Где сад висит постройкой свайной
И держит небо пред собой.

Подобный жест мы видим и в довоенных стихах Маяковского, например в стихотворении "Ночь". Посмотрите, разве это описание?

Багровый и белый отброшен и скомкан,
в зеленый бросали горстями дукаты,
а черным ладоням сбежавшихся окон
раздали горящие желтые карты.

И "бросали горстями дукаты", и "раздали горящие желтые карты" – это, конечно, то же самое в смысле модели, что "жуками сыплет сонный сад": единое разлетается на части-элементы.

Литературный манифест футуристов "Труба марсиан" начинается словами (видимо, сочиненными Хлебниковым): "Мозг людей и доныне скачет на трех ногах (три оси места)! Мы приклеиваем, возделывая мозг человечества, как пахари, этому щенку четвертую ногу, именно – ось времени".

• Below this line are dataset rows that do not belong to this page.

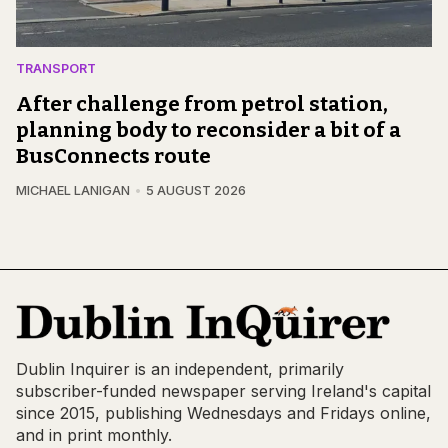
TRANSPORT
After challenge from petrol station,
planning body to reconsider a bit of a
BusConnects route
MICHAEL LANIGAN
5 AUGUST 2026
Dublin Inquirer is an independent, primarily
subscriber-funded newspaper serving Ireland's capital
since 2015, publishing Wednesdays and Fridays online,
and in print monthly.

Звучит глупо (как часто бывает в литературных манифестах). Есть ли в этом выкрике что-то еще, кроме голого вызова? Странная вещь, но если сопоставлять произведения предсимволистов и символистов с произведениями постсимволистов (как бы они ни назывались – футуристы, акмеисты и т. д.), то, говоря образно, метафорически (хотя я не думаю, что это просто метафора), мы видим, как пространство сменяется временем. В одной из статей Хлебников зовет "в страну… где время цветет как черемуха и двигает как поршень". Вот перед нами пространство (стихотворение Блока 1912 года):

Ночь, улица, фонарь, аптека,
Бессмысленный и тусклый свет.
Живи еще хоть четверть века -
Всё будет так. Исхода нет.

Умрешь – начнешь опять сначала
И повторится всё, как встарь:
Ночь, ледяная рябь канала,
Аптека, улица, фонарь.

Посмотрите: время замкнуто в круг, в кольцо, и перед нами – пространство: неподвижный набор предметов. (Обратите внимание и на то, что в стихотворение словно вставлено ледяное зеркало, отражающее первые две строки в двух последних.)

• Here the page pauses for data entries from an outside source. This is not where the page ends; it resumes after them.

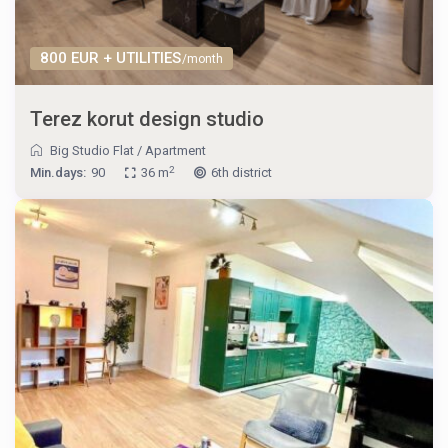
800 EUR + UTILITIES
/month
Terez korut design studio
Big Studio Flat
/
Apartment
2
Min.days:
90
36 m
6th district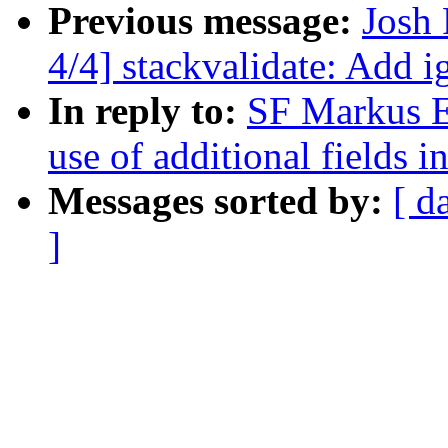
Previous message:
Josh
4/4] stackvalidate: Add 
In reply to:
SF Markus El
use of additional fields 
Messages sorted by:
[ d
]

А вот другой ноктюрн – стихотворение Маяковского 1913 года, где пространство ломается – нахальным, демонстративным жестом, где все приходит в движение, где каждый образ не возвращает к вечному (как у символистов), а порождает новое, временно́е (и вре́менное, длящееся лишь это мгновение) явление:

Я сразу смазал карту будня,
плеснувши краску из стакана;
я показал на блюде студня
косые скулы океана.
На чешуе жестяной рыбы
прочел я зовы новых губ.
А вы
ноктюрн сыграть
могли бы
на флейте водосточных труб?

Старая основа, так сказать, "легким движением руки" превращается (на ваших глазах, в самом стихотворении) в нечто новое: было блюдо студня, а стало лицо океана, была чешуя рыбы, а возникли вместо нее множество новых губ. Была просто ночь, а теперь поэт может сыграть ноктюрн на водосточных трубах. Из единого рождается множественность: ночь как единая основа при помощи жеста поэта сменяется множеством звучащих водосточных труб.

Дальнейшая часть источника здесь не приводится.